Primäres Zielkriterium war Symptomfreiheit bei Therapieende in zehn dyspepsiespezifischen Symptomen des gastrointestinalen Symptomscores GIS. Die Studie erfasste Patienten mit anfangs mindestens drei der Symptome. Sekundäre Zielkriterien waren Änderung der Einzelsymptome, Zeit bis zur Symptomfreiheit, Arzturteil zur Wirksamkeit und Verträglichkeit, Dauer der Arbeitsunfähigkeit sowie Auftreten unerwünschter Ereignisse.

Das per protocol-Kollektiv umfasste 961 Patienten. Anamnestische Daten waren vergleichbar. Die Mehrheit der Patienten hatte das Phytotherapeutikum sowie Metoclopramid als Tropfen 3 mal 20 Tropfen/Tag erhalten. Die mediane Behandlungsdauer unterschied sich klinisch nicht relevant.

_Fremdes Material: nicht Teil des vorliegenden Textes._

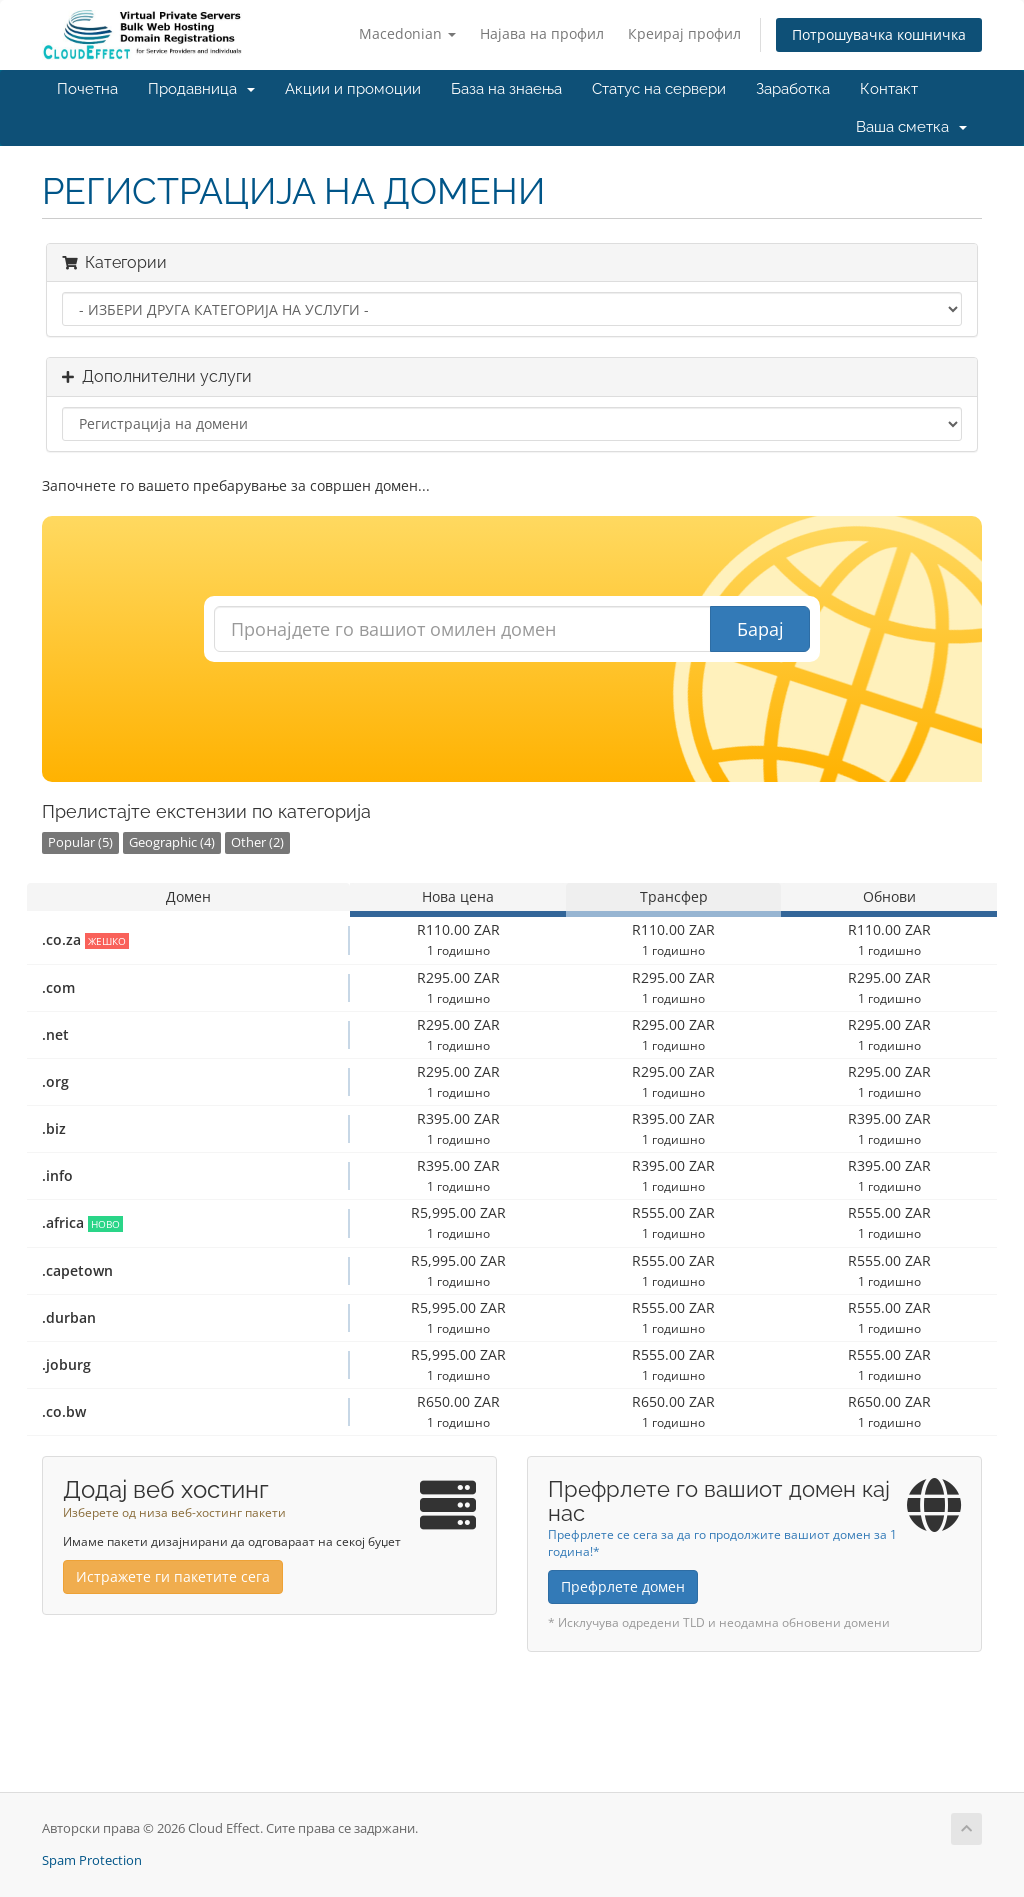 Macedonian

71,6 Prozent der Patienten unter dem Phytotherapeutikum waren nach Therapie beschwerdefrei, 62,8 Prozent in der Metoclopramid-Gruppe. Dieser Unterschied war statistisch signifikant (p gleich 0.012). Die Quote der Beschwerdefreiheit war unter dem Phytotherapeutikum signifikant größer als unter Metoclopramid (Ausnahme: Brechreiz und Erbrechen).

Außerdem waren die Patienten unter dem Phytotherapeutikum schneller wieder arbeitsfähig. Mediane Dauer der Arbeitsunfähigkeit: ein beziehungsweise drei Tage (p kleiner 0.001). Signifikant mehr Ärzte (71,6 Prozent) beurteilten das Präparat als ebenso wirksam wie Metoclopramid (63.1 Prozent), p kleiner 0.01. Seine Verträglichkeit wurde von signifikant mehr Ärzten (90 Prozent) als sehr gut beurteilt (Metoclopramid: 70.6 Prozent, p kleiner 0.001).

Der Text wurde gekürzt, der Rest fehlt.